その他にも「学び合い」「論理的にしゃべれない人の気持ちを汲み取る能力」など重要なことが書かれてありました。

『日本人の笑い/暉峻康隆』

 江戸川柳のいわゆる「ばれ句」を中心に書かれた本です。最初は1961年に出されて、暉峻康隆さんは高名な江戸文学の大学教授です。それにしては柔らかいというか、ちょっと品に欠ける文章でした。でも面白かったです。

 気になった川柳を書いておきます。

・宝船しわになるほど女房こぎ

・門口で医者と親子が待っている(これは解説を読むまで全く分かりません)

・神代にもだますは酒と女なり

・老いが恋わすれんとすれば時雨かな(蕪村)

・金につまづいて踊り子転ぶなり

・残念かいいか常盤泣いてさせ

・歯は入れ歯目はめがねにて事たれど

『世界5月号』

 この号の特集は二つ「新しい戦前と憲法」「見えない貧困」があり、「大江健三郎さんを追悼する/小森陽一」とか、面白い読み物が多くありましたが、紹介するのは映画です。

「インタビュー『トリとロキタ』ジャン=ピエール&リュック・タルデンヌ監督に聞く/聞き手・中村一成

 サブタイトルが「友情(アミティエ)という、たった一つのホーム」となっていました。

 少年トリと少女ロキタは、西アフリカからきた未成年の移民です。
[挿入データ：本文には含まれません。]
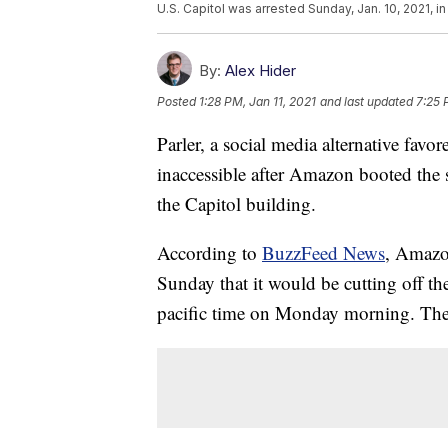
U.S. Capitol was arrested Sunday, Jan. 10, 2021, in
By:
Alex Hider
Posted
1:28 PM, Jan 11, 2021
and last updated
7:25 
Parler, a social media alternative favo
inaccessible after Amazon booted the sit
the Capitol building.
According to
BuzzFeed News
, Amazo
Sunday that it would be cutting off th
pacific time on Monday morning. The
トリは在留許可を得ていますが、ロキタはその姉と偽ってビザを得ようとしますがなかなかうまくいきません。

 彼らは生きていくためにいろんなことをする、欧州社会は彼らをどのように扱うか、そういうことを描く映画でした。

 私は、見た直後は「よくわからない」という評価ですが、でもとても気になる映画でした。彼らが生きるために、金を儲けるために、子どもなのに欧州にやってくるという発想についていけなかったからです。

 しかしそういう現実があると、この映画は突き付けたのです。二人はたまたま知り合っただけで、男女の関係でもない、幼い無償の「友情」だけで結びついている姿も、異様に見えます。

 人権が普遍的なものとするのか、すべて問いかけられていると思いました。

『前衛5月号』

座談会「欧州左翼との新たな交流・連帯を求める旅その2 欧州左翼党大会―軍事ブロック・軍拡に反対、大陸を超えた共同/緒方靖夫、田川実、吉本博美」

 4月に続く欧州の左翼党との交流で、202212911日に開かれた欧州左翼党第7回大会に出席して、その時の様子を3人が話しています。

 欧州左翼党は2004年に結党され、現在、24か国の25党が正式加盟、12党がオブザーバーで、多様な左翼・進歩党が参加しています。西欧だけでなく、旧ソ連の一部を含めた東欧の政党も参加しているフォーラムです。欧州の有力な左翼政党がすべて参加しているというわけでもなさそうです。

 やはりウクライナ戦争が大きなテーマですが、それに対し意見の一致はありません。政権与党であるフィンランド左翼同盟は、フィンランドNATOに入ったために欧州左翼党から抜けています。しかし大枠として左翼が「対案」を示すことが大事だといいます。

 また北欧でも新自由主義との闘いがあるようです。

 日本共産党の「軍事ブロック強化、軍事費増大に反対」は受けたようです。米国が主導する中国、ロシア排除よりも、包摂です。NATOの拡大にも反対です。

 でもこれを読んで気になったのは、欧州全体で進んでいる極右政党の支持が増大していることの分析があまりなく、その一因となっている移民問題について触れていないことです。